What keeps coming to mind for me is my kids. I need to be able to slow down enough that I will be able to recognize the symptoms in my kids. I want to be able to parent them the way they deserve to be parented, rather than be the nagging, expecting-too-much kind of mom for whom nothing is good enough. I want to be able to slow down long enough to enjoy activities with my kids, and enjoy their enjoyment. I want to be able to listen to them without them feeling like I'm not really there. I want them to grow up able to cope with school, friends, and life in general. I don't want them to have to feel that they don't measure up, and try to over compensate in other ways.

I want my daughter to feel pretty. I want my son to feel handsome. I want both my kids to feel valued, wanted, and able. I don't want to get in their way just because I can't wrap my head around getting through the day.

I feel empowered as a mom because I now have the awareness, the tools, and the knowledge to watch my kids, and offer them guidance. I can take steps to help them if they need it, but also to let them flourish in their own ways without making them feel that their own way is the wrong way, or isn't good enough. By healing myself, I can be a better mom.

My new friend and I talked today about my relationship with money. We identified and agreed that the relationship isn't truly about money. There's something else there. There's something behind the self-deprivation, the self-denial, the negative feelings that come to the surface with money. All the money in the world won't change the feelings that exist, and that's the core I need to reach for and explore. What makes me so resistant to doing for me? It's more than the usual "mom puts herself last", which is common among mothers. I don't want to show my children that I don't value myself, and that I am not worth being valued by them. I want my kids to see their mommy as someone to look up to, to respect, and who is worthy. I don't want to be the Mommy who did without and became bitter and couldn't be a happy person. I certainly don't want my children to become any of those things. So, it's time to break that pattern in myself, and find the real me.
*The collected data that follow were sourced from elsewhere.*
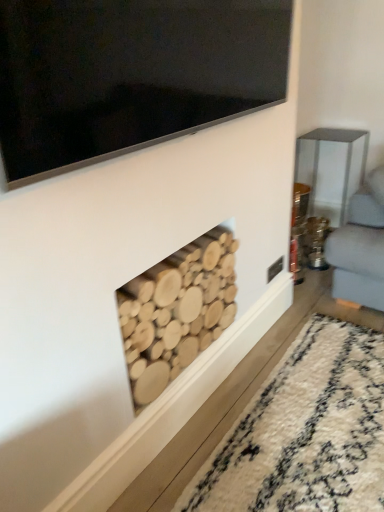 Describe the element at coordinates (130, 75) in the screenshot. I see `black glossy tv at upper center` at that location.

Where is `black glossy tv at upper center`? black glossy tv at upper center is located at coordinates (130, 75).

I want to click on natural wood logs at center, so click(x=177, y=311).

This screenshot has height=512, width=384. What do you see at coordinates (177, 311) in the screenshot?
I see `natural wood logs at center` at bounding box center [177, 311].

At what (x,y) coordinates should I click in order to perform the action: click on black glossy tv at upper center. Please return your answer as a coordinate pair (x, y). The image size is (384, 512). Looking at the image, I should click on (130, 75).

Visually, is black glossy tv at upper center positioned to the left or to the right of natural wood logs at center?

Clearly, black glossy tv at upper center is on the right of natural wood logs at center in the image.

Which object is more forward, black glossy tv at upper center or natural wood logs at center?

black glossy tv at upper center.

Which point is more distant from viewer, [9,32] or [175,298]?

Point [175,298]

From the image's perspective, is black glossy tv at upper center on top of natural wood logs at center?

Yes, from the image's perspective, black glossy tv at upper center is on top of natural wood logs at center.

From a real-world perspective, is black glossy tv at upper center above or below natural wood logs at center?

black glossy tv at upper center is above natural wood logs at center.

In terms of width, does black glossy tv at upper center look wider or thinner when compared to natural wood logs at center?

Considering their sizes, black glossy tv at upper center looks slimmer than natural wood logs at center.

Based on the photo, from their relative heights in the image, would you say black glossy tv at upper center is taller or shorter than natural wood logs at center?

Clearly, black glossy tv at upper center is shorter compared to natural wood logs at center.

Considering the relative sizes of black glossy tv at upper center and natural wood logs at center in the image provided, is black glossy tv at upper center bigger than natural wood logs at center?

No, black glossy tv at upper center is not bigger than natural wood logs at center.

Is black glossy tv at upper center positioned beyond the bounds of natural wood logs at center?

black glossy tv at upper center is positioned outside natural wood logs at center.

Is black glossy tv at upper center far away from natural wood logs at center?

They are positioned close to each other.

Is black glossy tv at upper center facing towards natural wood logs at center?

No, black glossy tv at upper center is not turned towards natural wood logs at center.

Can you tell me how much black glossy tv at upper center and natural wood logs at center differ in facing direction?

They differ by 0.343 degrees in their facing directions.

At what (x,y) coordinates should I click in order to perform the action: click on television that is in front of the natural wood logs at center. Please return your answer as a coordinate pair (x, y). Image resolution: width=384 pixels, height=512 pixels. Looking at the image, I should click on (130, 75).

Which is more to the left, natural wood logs at center or black glossy tv at upper center?

natural wood logs at center is more to the left.

Between natural wood logs at center and black glossy tv at upper center, which one is positioned behind?

natural wood logs at center is behind.

Considering the positions of points (224, 325) and (287, 74), is point (224, 325) closer to camera compared to point (287, 74)?

No, it is not.

From the image's perspective, does natural wood logs at center appear higher than black glossy tv at upper center?

No.

From a real-world perspective, who is located lower, natural wood logs at center or black glossy tv at upper center?

natural wood logs at center is physically lower.

Which of these two, natural wood logs at center or black glossy tv at upper center, is wider?

Wider between the two is natural wood logs at center.

Is natural wood logs at center shorter than black glossy tv at upper center?

In fact, natural wood logs at center may be taller than black glossy tv at upper center.

Who is bigger, natural wood logs at center or black glossy tv at upper center?

With larger size is natural wood logs at center.

Would you say black glossy tv at upper center is part of natural wood logs at center's contents?

Actually, black glossy tv at upper center is outside natural wood logs at center.

Is natural wood logs at center in contact with black glossy tv at upper center?

No.

Is black glossy tv at upper center at the back of natural wood logs at center?

No, natural wood logs at center is not facing the opposite direction of black glossy tv at upper center.

How many degrees apart are the facing directions of natural wood logs at center and black glossy tv at upper center?

0.343 degrees.

How distant is natural wood logs at center from black glossy tv at upper center?

natural wood logs at center and black glossy tv at upper center are 23.72 inches apart.

The width and height of the screenshot is (384, 512). I want to click on fireplace below the black glossy tv at upper center (from a real-world perspective), so click(x=177, y=311).

I want to click on fireplace below the black glossy tv at upper center (from the image's perspective), so click(x=177, y=311).

The width and height of the screenshot is (384, 512). Find the location of `television that is above the natural wood logs at center (from the image's perspective)`. television that is above the natural wood logs at center (from the image's perspective) is located at coordinates (130, 75). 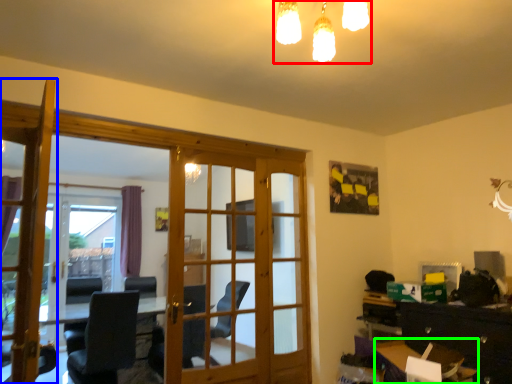 Question: Which object is positioned farthest from light fixture (highlighted by a red box)? Select from door (highlighted by a blue box) and table (highlighted by a green box).

Choices:
 (A) door
 (B) table

Answer: (B)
I have now left the computer at least four times. Twice to go to the kitchen and come back empty handed, twice to go into my daughter's room to intervene as she made mess after mess, rather than cleaning up one thing before moving on to another (per the rule in the house). Now I understand why some of the questions on the ADD assessment were about whether I tend to interrupt people when they're talking, or enter conversations I'm not initially included in. Blush, blush..... :)

So, I have to figure out why I deny myself. Why do I neglect me? What is it from my past that caused me to develop this way of thinking? Then, how do I correct it? I am anxious to get to the root of that so that I can finally treat me, and in turn, be more giving in the right ways to my family.

The journey has only just begun, so I'd better get my seat belt on and buckle up for the ride.